Re: Unicode & space in programming & l10n

From: Doug Ewell (
Date: Sun Sep 17 2006 - 22:03:45 CDT

  • Next message: Don Osborn: "RE: Unicode & space in programming & l10n"

    Mark Davis wrote:

    > Frankly, I think the reason why SCSU and BOCU never got a lot of
    > traction is related to #1 on my list. That is, in the vast majority of
    > cases UTF-16 or UTF-8 have storage characteristics that are good
    > enough -- it's just not really worth taking extra steps to squeeze out
    > more.

    UTF-8 is practically always good enough for me, but then I'm not the one
    writing articles complaining about size "penalties" or ASCII
    compatibility. Apparently at least some people either have different
    storage needs, or haven't overcome the myths.

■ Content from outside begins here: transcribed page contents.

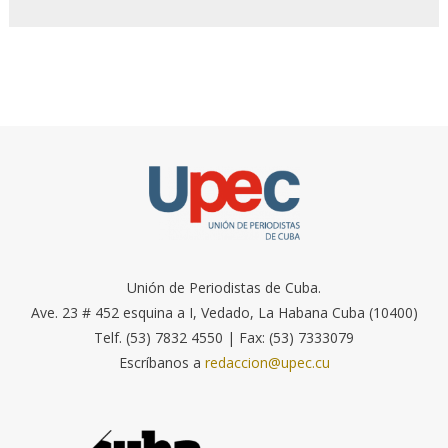
Unión de Periodistas de Cuba.
Ave. 23 # 452 esquina a I, Vedado, La Habana Cuba (10400)
Telf. (53) 7832 4550 | Fax: (53) 7333079
Escríbanos a
redaccion@upec.cu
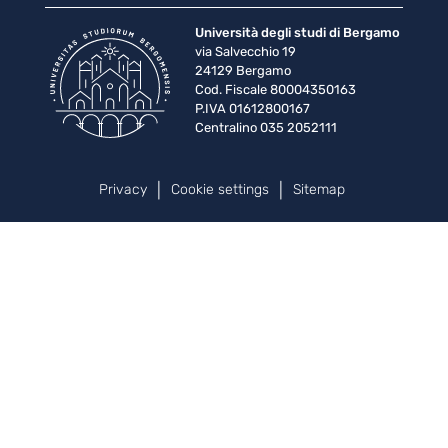
Università degli studi di Bergamo
via Salvecchio 19
24129 Bergamo
Cod. Fiscale 80004350163
P.IVA 01612800167
Centralino 035 2052111
Piè di pagina
Privacy
Cookie settings
Sitemap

    > The only small-string compression scheme to gain fairly wide
    > acceptance, for different reasons, is PunyCode.

    I'm actually quite impressed with how elegantly and efficiently Punycode
    encodes URNs under the numerous constraints that that implies. But if I
    remember correctly, it's not suitable for arbitrary text, such as this

    > Of course, ZIP and related compressions do a pretty good job on any of
    > these languages encoding in Unicode, so they can be applied to reduce
    > sizes for any and all of them, in appropriate circumstances.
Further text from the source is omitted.